Controlled design for integration of FeP into 3D carbon frameworks for superior Na storage

Abstract

Developing a facile but effective strategy to maintain structural stability and alleviate the intrinsic poor conductivity of transition metal phosphides is of great importance but challenging. Herein, the N, P-functionalized carbon frameworks are rationally integrated with FeP nanaoparticles through a recrystallization self-assembly process with green phytic acid (PA) as precursors. Such unique heterostructure can enhance the kinetics reaction and structural stability.
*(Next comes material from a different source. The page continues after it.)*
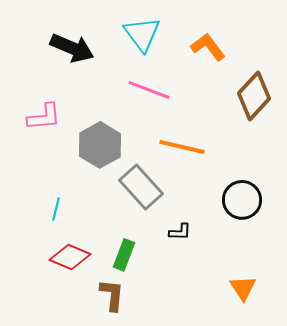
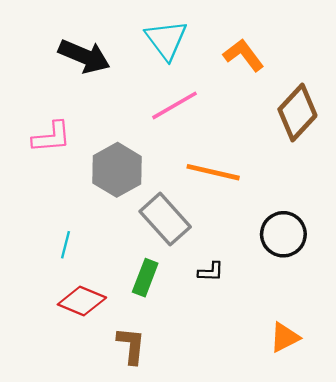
pink line: (149, 90) -> (174, 105), turned -51
green rectangle: (124, 255) -> (145, 278), moved
orange triangle: (243, 288) -> (285, 337), turned 36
In situ introduction of FeP nanoparticles into 3D carbon frameworks can dramatically reduce the risk of fracture and prevent the aggregation of nanoscale FeP particles during cycling, thus ensuing the integrity of electrode microstructure. Benefiting from the novel structure, serving as the anode for sodium storage, FeP@PNC electrode demonstrates a superior reversible capability (340.1 mA h g−1 at 0.1 A g−1), superb rate capability (84.1 mA h g−1 at 3 A g−1) and prolonged cycling life (a high capacity of 224.5 mA h g−1 over 4500 cycles at 0.5 A g−1). As evidenced by experiments and density functional theory calculations, the interface between FeP and carbon with vacancy can promote the charge transfer and enhance the interaction between active nanoparticles and Na atoms, contributing to the Na storage.